*** Begin section ***
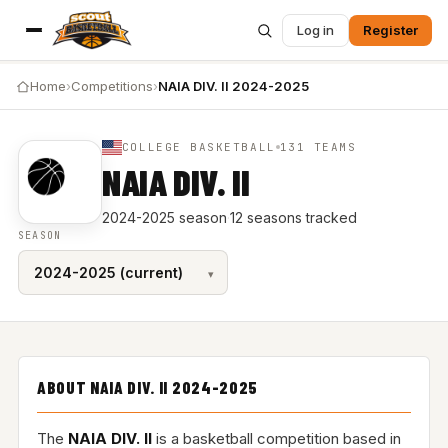
Log in
Register
Home
›
Competitions
›
NAIA DIV. II 2024-2025
COLLEGE BASKETBALL
131 TEAMS
NAIA DIV. II
2024-2025 season
·
12 seasons tracked
SEASON
ABOUT NAIA DIV. II 2024-2025
The
NAIA DIV. II
is a basketball competition based in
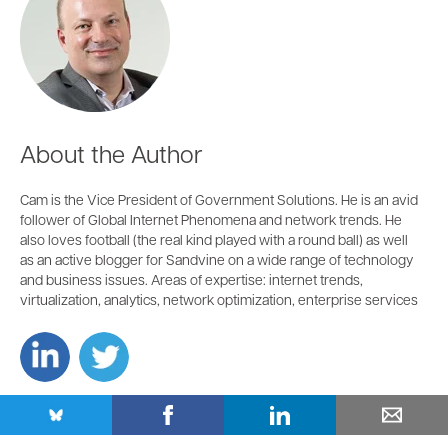
About the Author
Cam is the Vice President of Government Solutions. He is an avid
follower of Global Internet Phenomena and network trends. He
also loves football (the real kind played with a round ball) as well
as an active blogger for Sandvine on a wide range of technology
and business issues. Areas of expertise: internet trends,
virtualization, analytics, network optimization, enterprise services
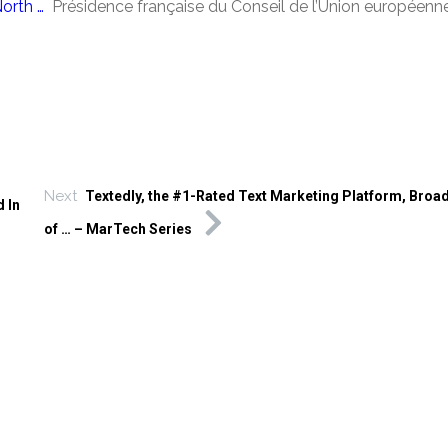
orth …
Présidence française du Conseil de l’Union européenn
Next
Textedly, the #1-Rated Text Marketing Platform, Broa
 In
of … – MarTech Series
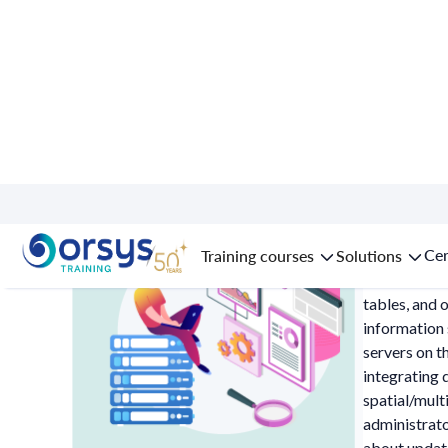
Data: dat
Cer
Training courses
Solutions
Relational d
tables, and 
information 
servers on t
integrating 
spatial/mult
administrato
about update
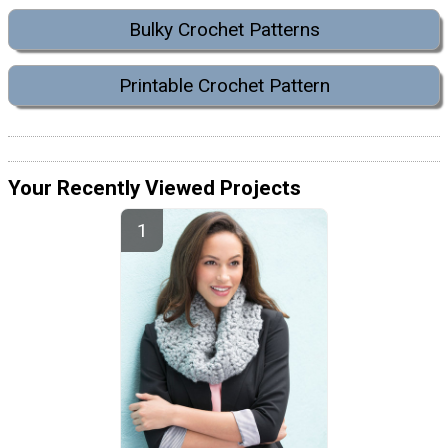
Bulky Crochet Patterns
Printable Crochet Pattern
Your Recently Viewed Projects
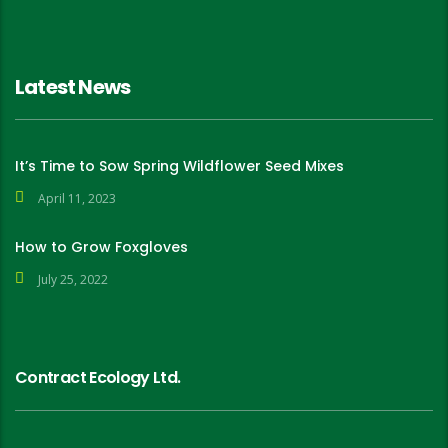
Latest News
It’s Time to Sow Spring Wildflower Seed Mixes
April 11, 2023
How to Grow Foxgloves
July 25, 2022
Contract Ecology Ltd.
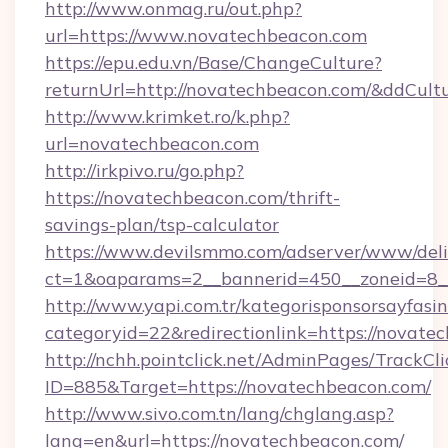
http://www.onmag.ru/out.php?
url=https://www.novatechbeacon.com
https://epu.edu.vn/Base/ChangeCulture?
returnUrl=http://novatechbeacon.com/&ddCult
http://www.krimket.ro/k.php?
url=novatechbeacon.com
http://irkpivo.ru/go.php?
https://novatechbeacon.com/thrift-
savings-plan/tsp-calculator
https://www.devilsmmo.com/adserver/www/deli
ct=1&oaparams=2__bannerid=450__zoneid=8_
http://www.yapi.com.tr/kategorisponsorsayfasin
categoryid=22&redirectionlink=https://novate
http://nchh.pointclick.net/AdminPages/TrackCli
ID=885&Target=https://novatechbeacon.com/
http://www.sivo.com.tn/lang/chglang.asp?
lang=en&url=https://novatechbeacon.com/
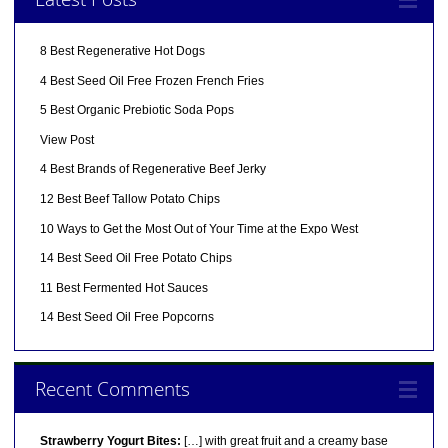
8 Best Regenerative Hot Dogs
4 Best Seed Oil Free Frozen French Fries
5 Best Organic Prebiotic Soda Pops
View Post
4 Best Brands of Regenerative Beef Jerky
12 Best Beef Tallow Potato Chips
10 Ways to Get the Most Out of Your Time at the Expo West
14 Best Seed Oil Free Potato Chips
11 Best Fermented Hot Sauces
14 Best Seed Oil Free Popcorns
Recent Comments
Strawberry Yogurt Bites:
[…] with great fruit and a creamy base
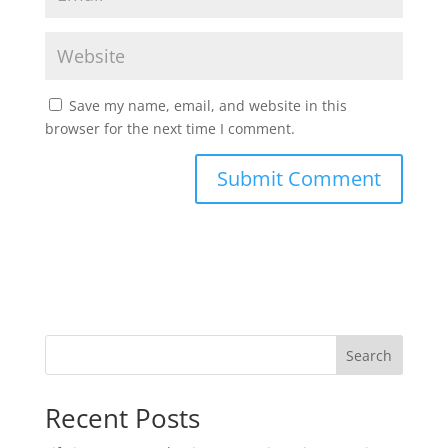
Save my name, email, and website in this
browser for the next time I comment.
Search
Recent Posts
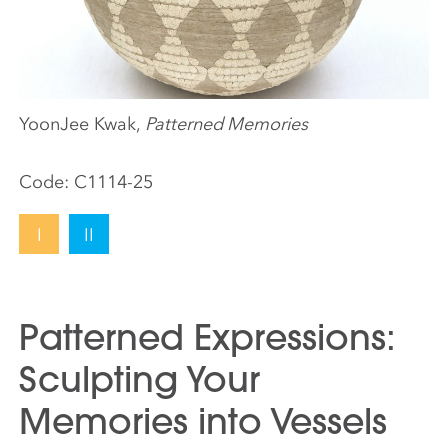
YoonJee Kwak,
Patterned Memories
Code:
C1114-25
I
II
Patterned Expressions:
Sculpting Your
Memories into Vessels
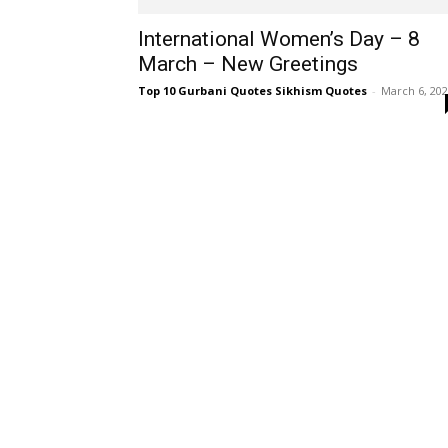
International Women’s Day – 8
March – New Greetings
Top 10 Gurbani Quotes Sikhism Quotes
-
March 6, 20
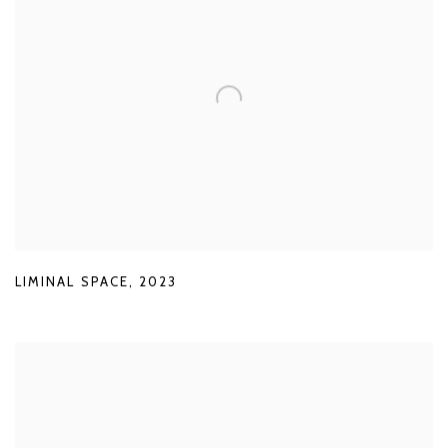
LIMINAL SPACE
,
2023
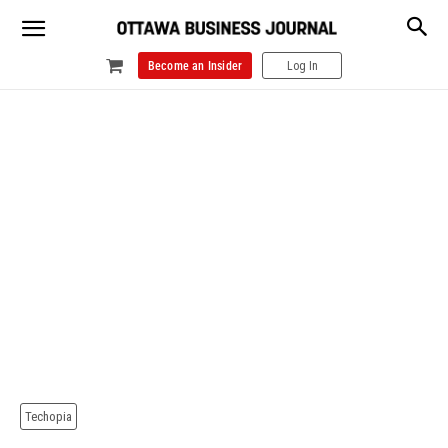
Become an Insider
Log In
Techopia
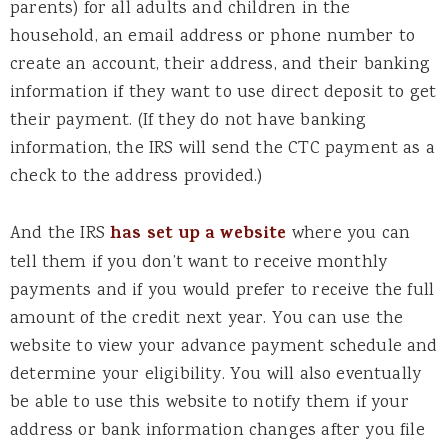
parents) for all adults and children in the
household, an email address or phone number to
create an account, their address, and their banking
information if they want to use direct deposit to get
their payment. (If they do not have banking
information, the IRS will send the CTC payment as a
check to the address provided.)
And the IRS
has set up a website
where you can
tell them if you don’t want to receive monthly
payments and if you would prefer to receive the full
amount of the credit next year. You can use the
website to view your advance payment schedule and
determine your eligibility. You will also eventually
be able to use this website to notify them if your
address or bank information changes after you file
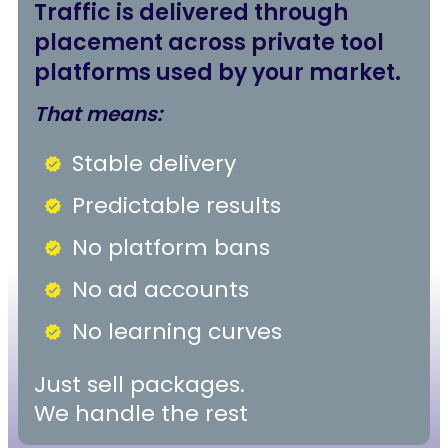
Traffic is delivered through
placement across private tool
platforms used by your market.
That means:
Stable delivery
Predictable results
No platform bans
No ad accounts
No learning curves
Just sell packages.
We handle the rest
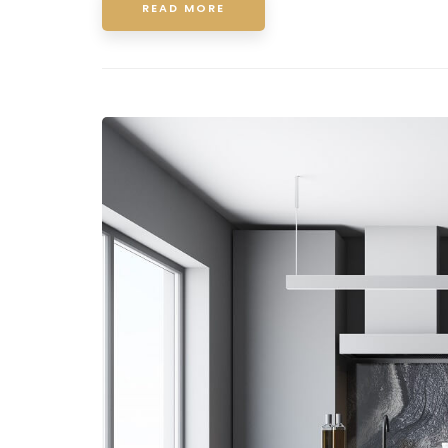
READ MORE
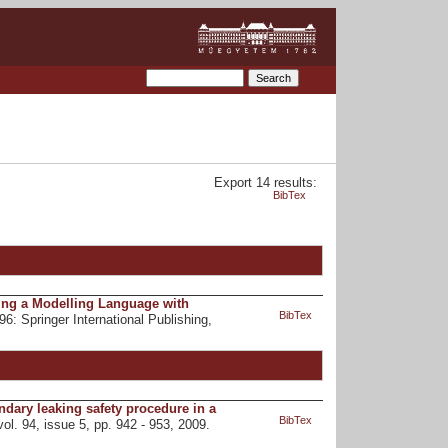
Export 14 results:
BibTex
Using a Modelling Language with
BibTex
696: Springer International Publishing,
ondary leaking safety procedure in a
BibTex
vol. 94, issue 5, pp. 942 - 953, 2009.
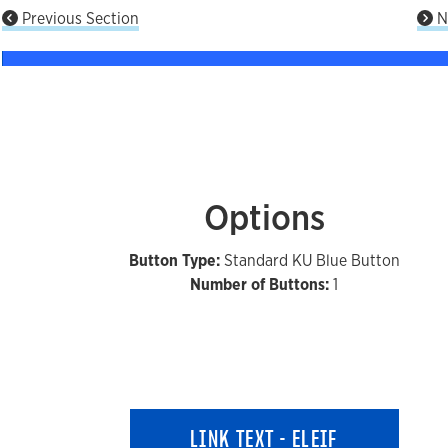
Previous Section
N
Options
Button Type:
Standard KU Blue Button
Number of Buttons:
1
LINK TEXT - ELEIF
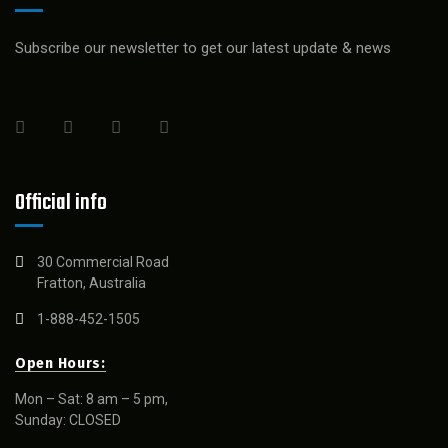
Subscribe our newsletter to get our latest update & news
Official info
30 Commercial Road
Fratton, Australia
1-888-452-1505
Open Hours:
Mon – Sat: 8 am – 5 pm,
Sunday: CLOSED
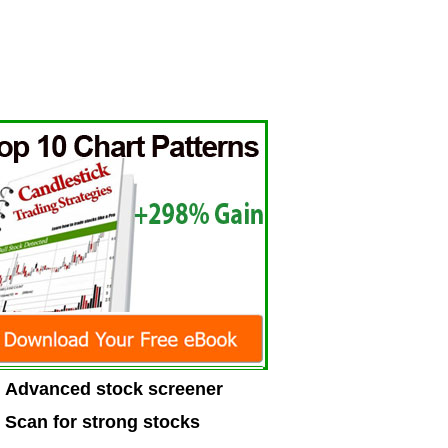
Advanced stock screener
Scan for strong stocks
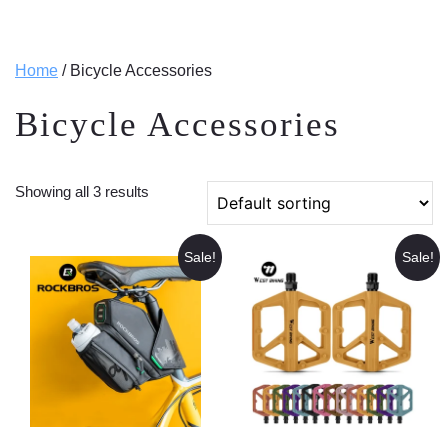
Home
/ Bicycle Accessories
Bicycle Accessories
Showing all 3 results
Sale!
Sale!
*** End section ***
- _Exercise brief_
Search the entries for the word "Solutions" and copy every line that has it.

- _Expected answer_
Cam is the Vice President of Government Solutions. He is an avid
Solutions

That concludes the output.